On August 16, 2005, after a two-day jury trial, Wilburn was found guilty of being a felon in possession of two firearms: a 9mm Cobray Mac-11 semi-automatic, and a 9mm Glock, with an attached laser sight. After trial, and prior to sentencing, Wilburn again objected to the pre-sentence report's reference to his juvenile adjudication. Wilburn argued that his juvenile adjudication should not be considered because: (1) the ACCA was not mentioned in the indictment; (2) no facts concerning his conviction were submitted to the jury; and (3) the use of a juvenile adjudication to satisfy the ACCA violates the Eighth Amendment. The Court determined that the juvenile adjudication was properly considered a prior felony conviction under the ACCA and, therefore, the enhancement was appropriate. Wilburn was sentenced to the mandatory minimum of 15 years imprisonment.

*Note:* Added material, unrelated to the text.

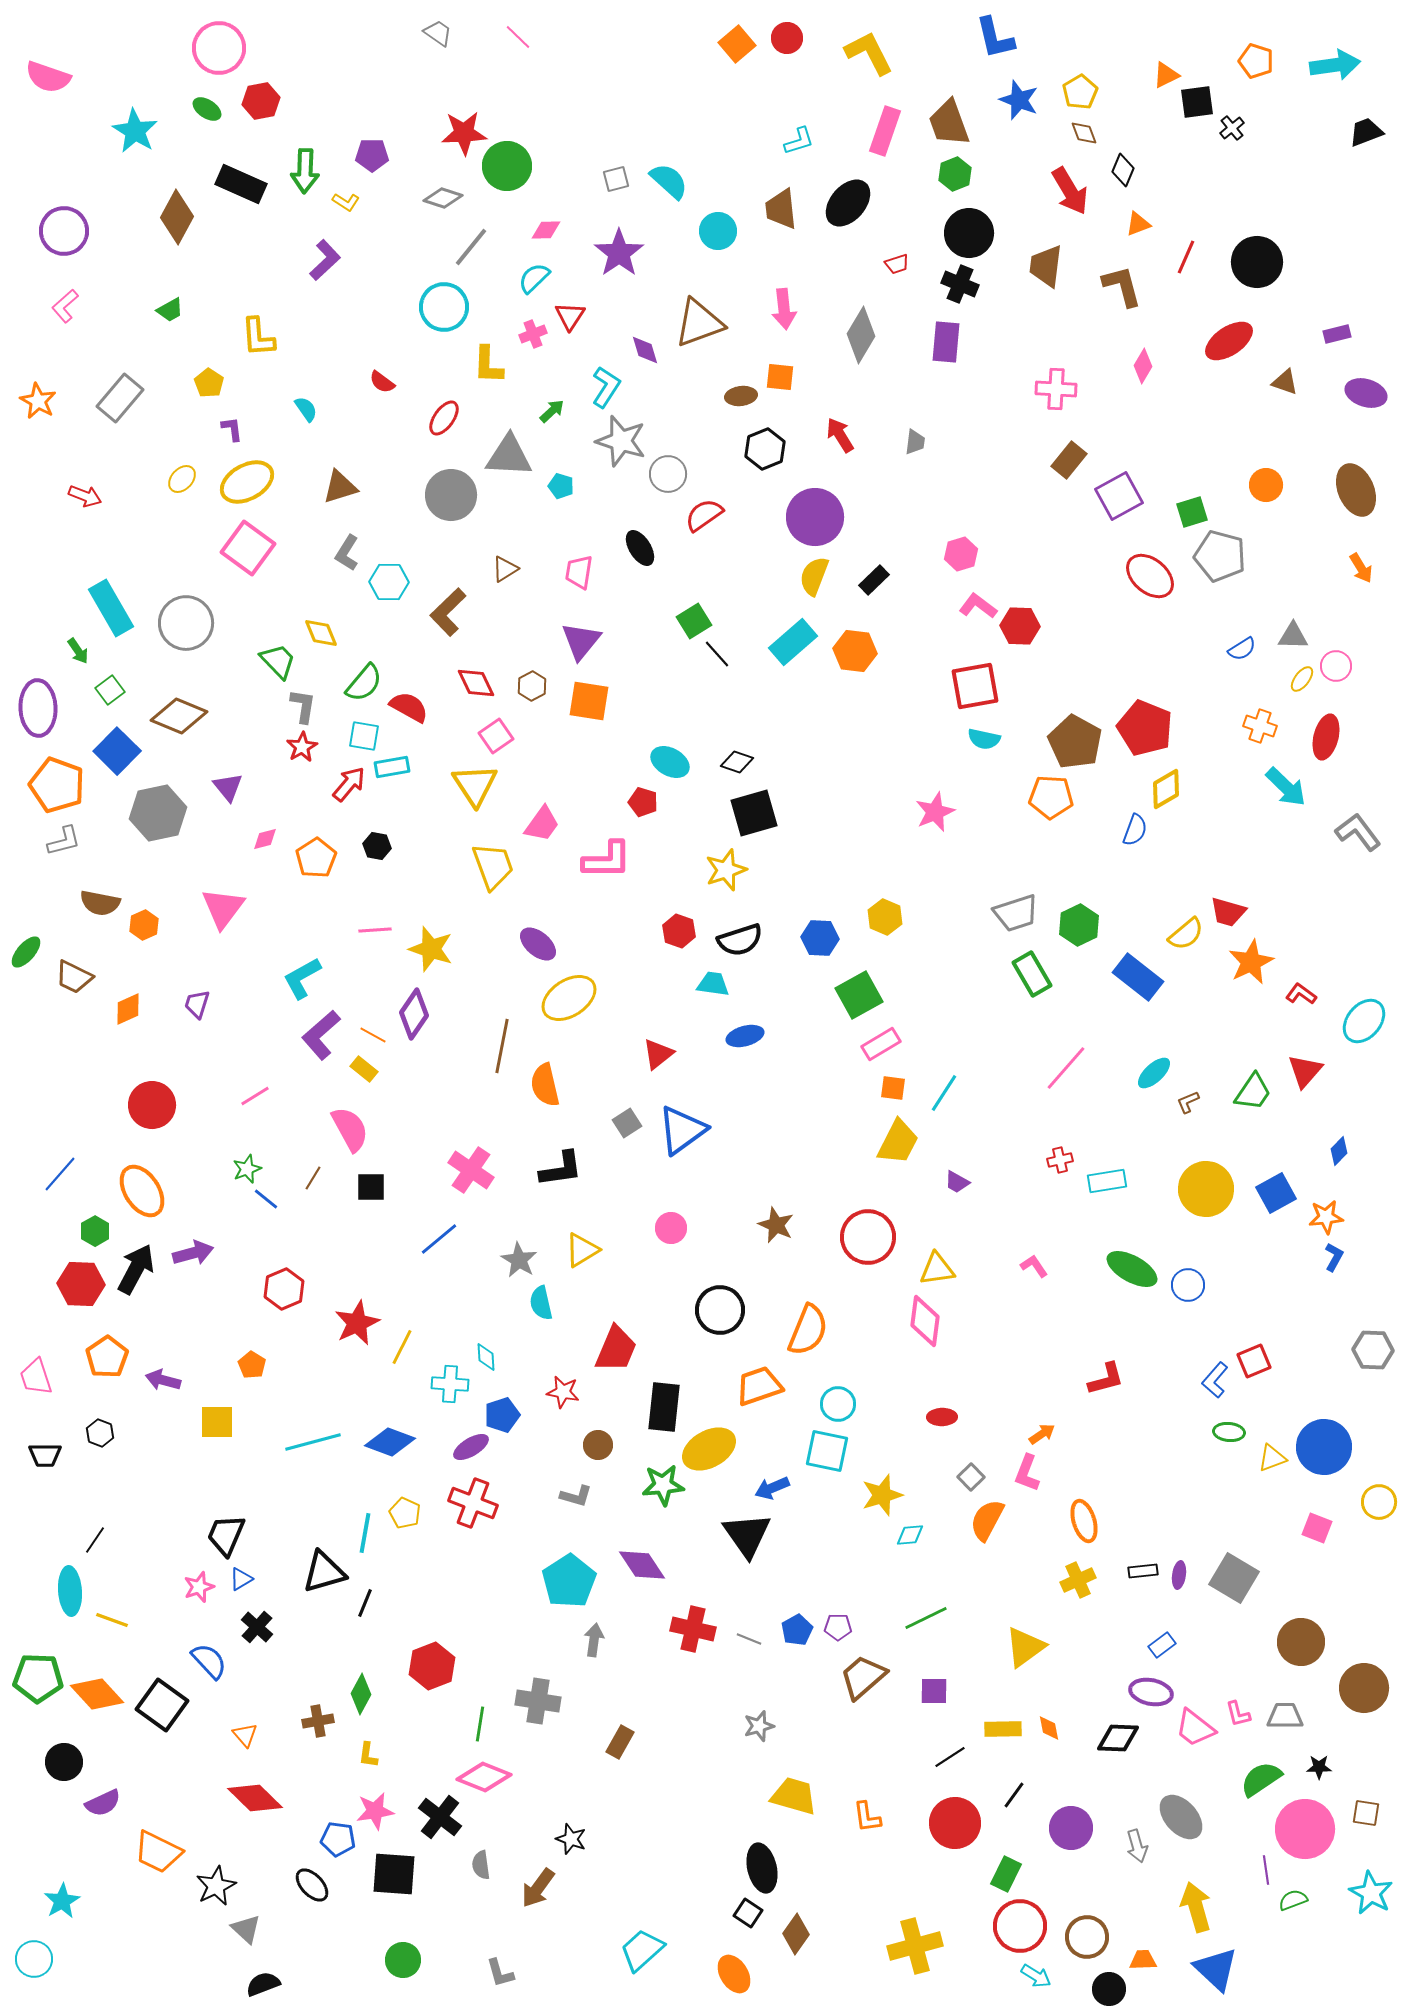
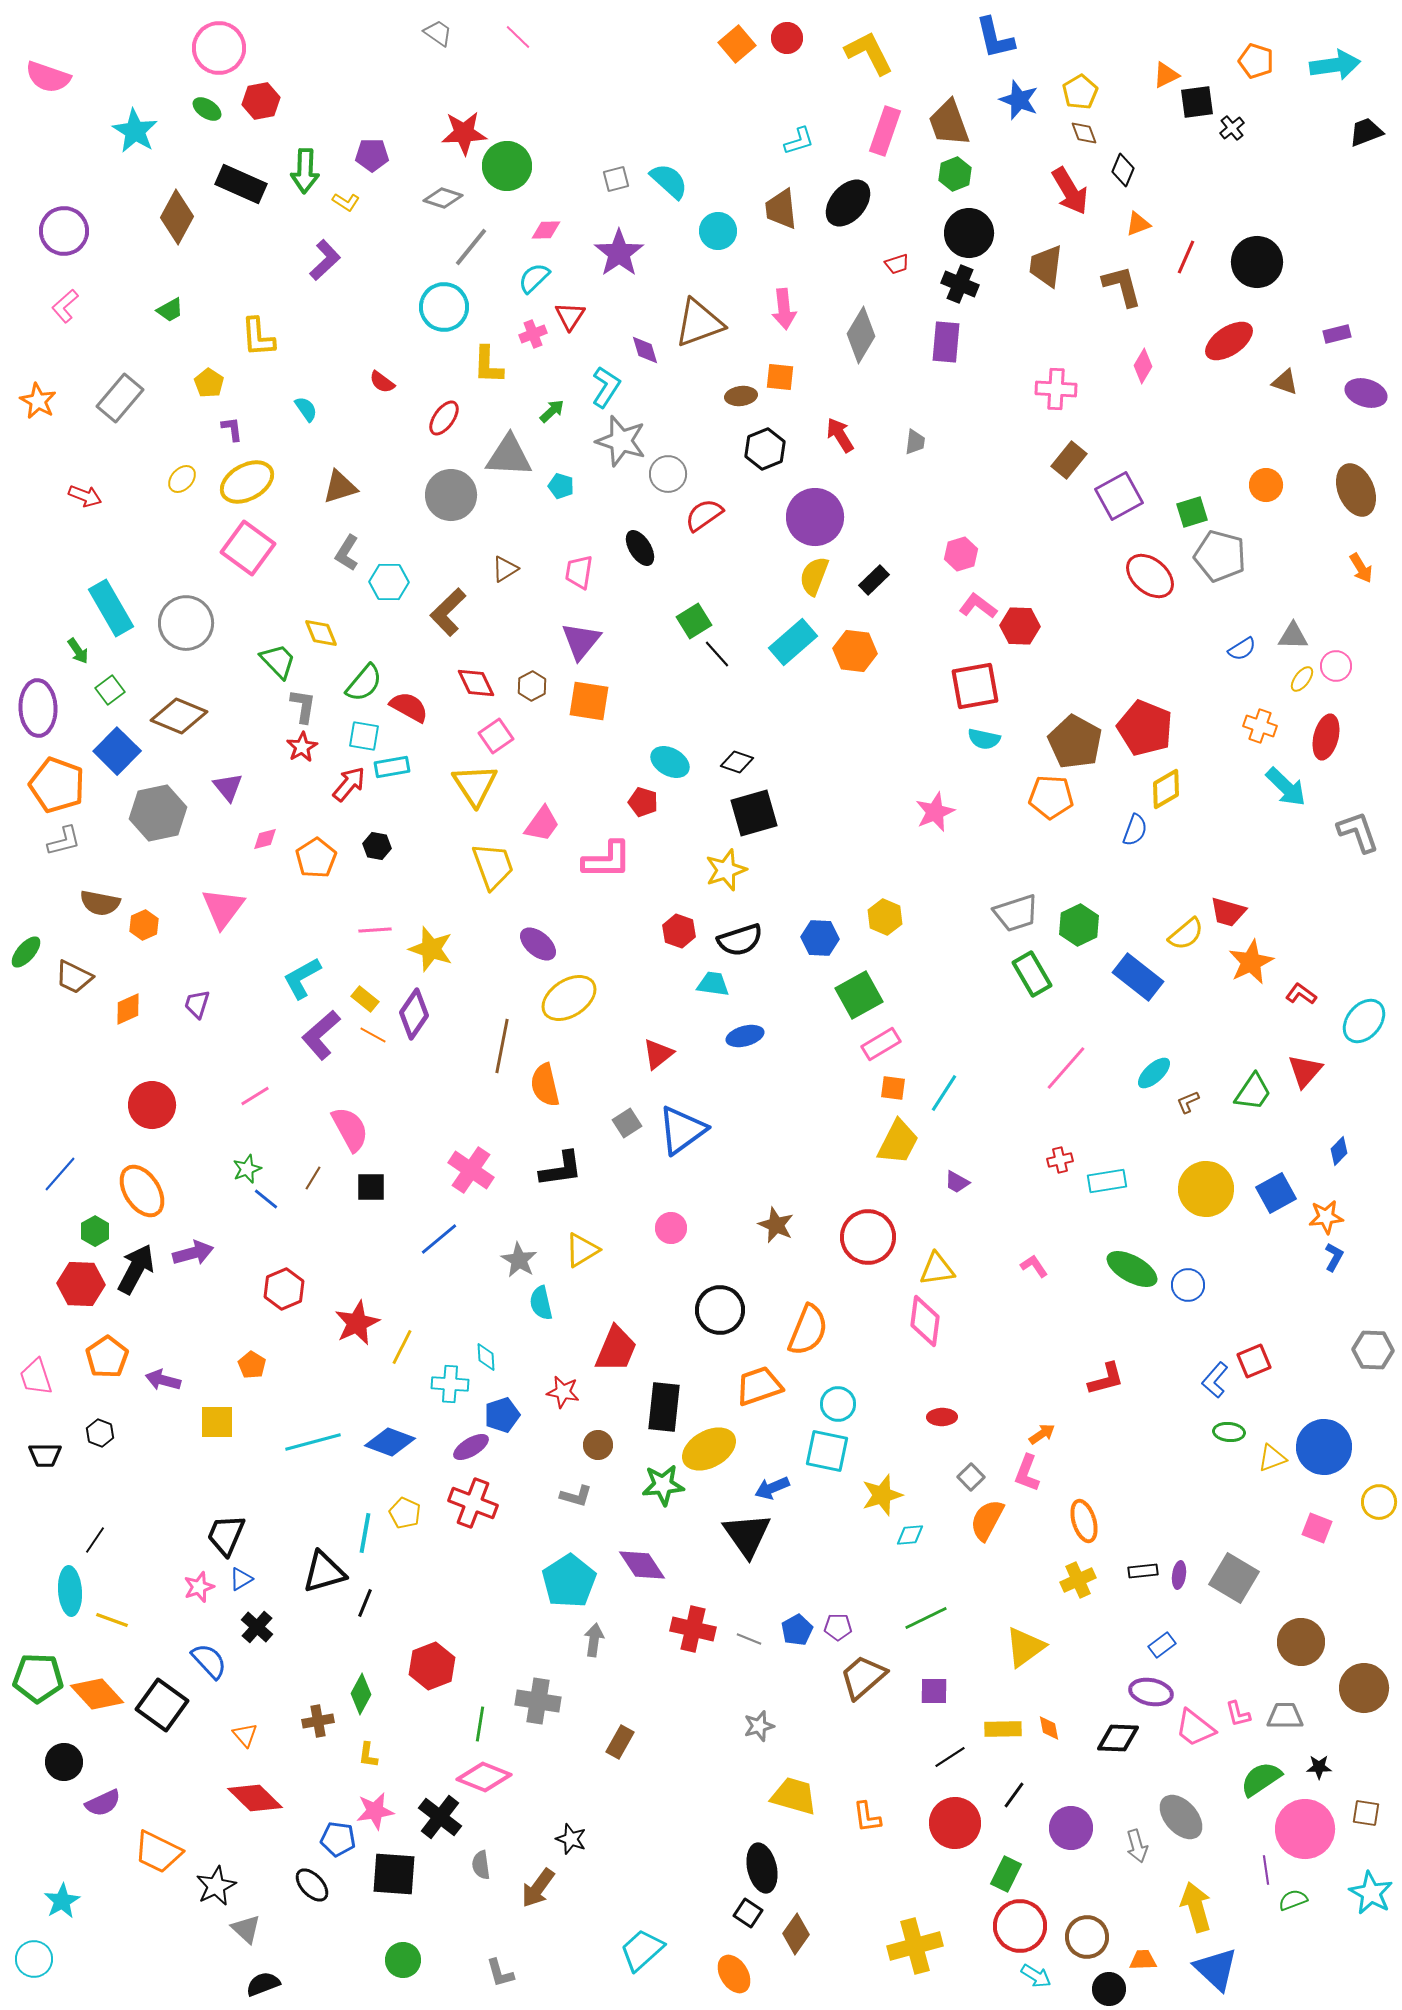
gray L-shape at (1358, 832): rotated 18 degrees clockwise
yellow rectangle at (364, 1069): moved 1 px right, 70 px up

On direct appeal, Wilburn argued that his juvenile adjudication should not have been considered as a predicate conviction under the ACCA. See United State v. Wilburn, 473 F.3d 742 (7th Cir. 2007). The Court of Appeals for the Seventh Circuit affirmed the sentence imposed by this Court, noting that "Congress . . . has specifically authorized the inclusion of juvenile adjudications for ACCA purposes, 18 U.S.C. § 924(e)(2)(C), and it is not our role to rewrite the law." Id. at 746. Wilburn filed a petition for a writ of certiorari to the United States Supreme Court, which was denied on June 11, 2007. Wilburn v. United States, 551 U.S. 1123 (2007).

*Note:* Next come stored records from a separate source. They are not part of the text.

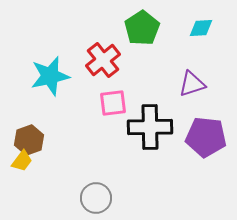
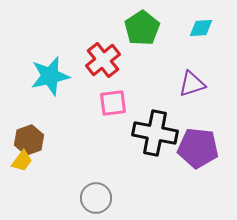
black cross: moved 5 px right, 6 px down; rotated 12 degrees clockwise
purple pentagon: moved 8 px left, 11 px down
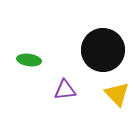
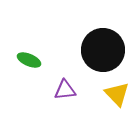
green ellipse: rotated 15 degrees clockwise
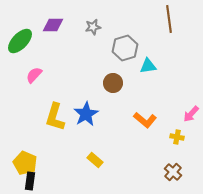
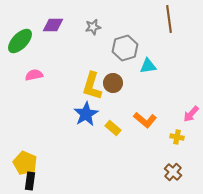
pink semicircle: rotated 36 degrees clockwise
yellow L-shape: moved 37 px right, 31 px up
yellow rectangle: moved 18 px right, 32 px up
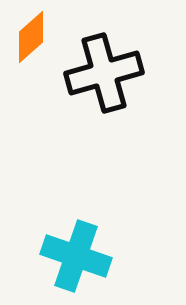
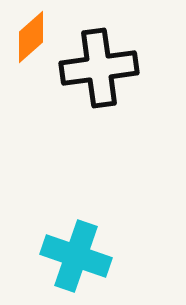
black cross: moved 5 px left, 5 px up; rotated 8 degrees clockwise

On May 12, 2008, Wilburn filed a motion under 28 U.S.C. § 2255 to vacate, set aside, or correct his sentence. (ECF No. 1.) Wilburn's § 2255 motion argued that he received ineffective assistance of counsel because counsel: (1) failed to perform an independent investigation of the evidence and properly prepare for the court proceedings; (2) allowed a tip to be sealed by the court without objection; (3) failed to argue that Wilburn's juvenile adjudication was not a felony under Wisconsin law; and (4) failed to request a downward departure at sentencing because Wilburn turned in the second firearm of his own volition. This Court issued a Decision and Order on February 10, 2009, denying the motion and dismissing the action. (ECF No. 12.) Judgment was entered that day. (ECF No. 13.)

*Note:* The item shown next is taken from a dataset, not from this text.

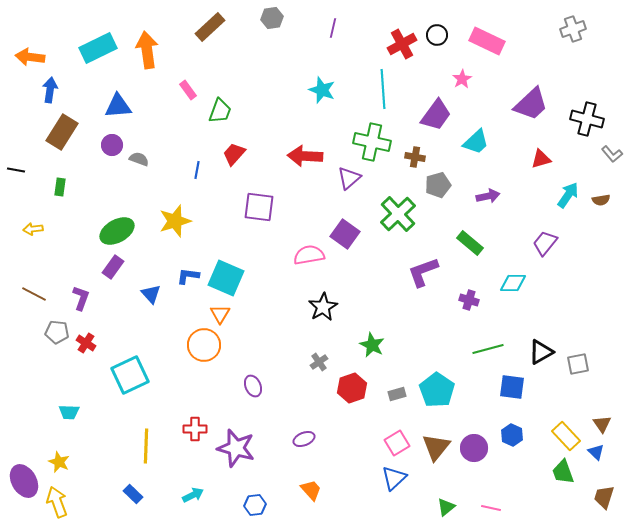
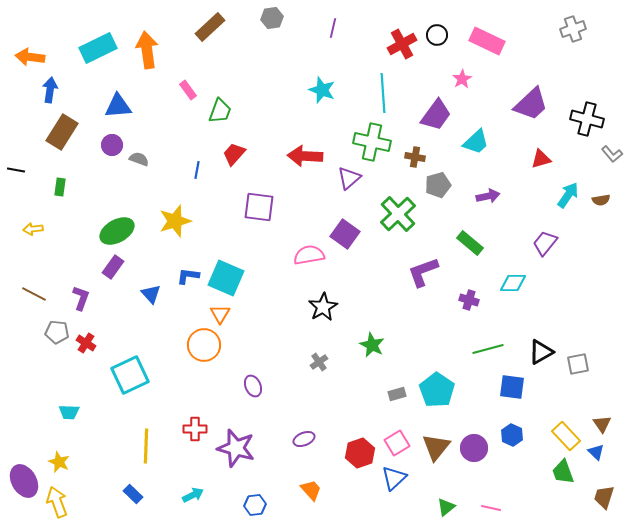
cyan line at (383, 89): moved 4 px down
red hexagon at (352, 388): moved 8 px right, 65 px down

On August 16, 2010, Wilburn filed a motion for reconsideration under Rule 60(b)(6). (ECF No. 14.) Rule 60(b) motions cannot be used to "evade the second or successive petition bar . . . by either adding a new ground for relief or attacking the federal court's previous rejection of a claim on the merits." Gilbert v. United States, 640 F.3d 1293, 1323 (11th Cir. 2011) (en banc) (holding that the rule of Gonzalez v. Crosby, 545 U.S. 524 (2005), which decided that state prisoners could not circumvent the bar on successive habeas petitions by filing Rule 60(b) motions, applies equally to federal prisoners). Therefore, when a federal prisoner seeks to "assert or reassert a claim for relief, instead of pointing out a defect in the integrity of the earlier § 2255 motion preceding in his case . . . his motion is the equivalent of a second or successive motion. . . ." Id.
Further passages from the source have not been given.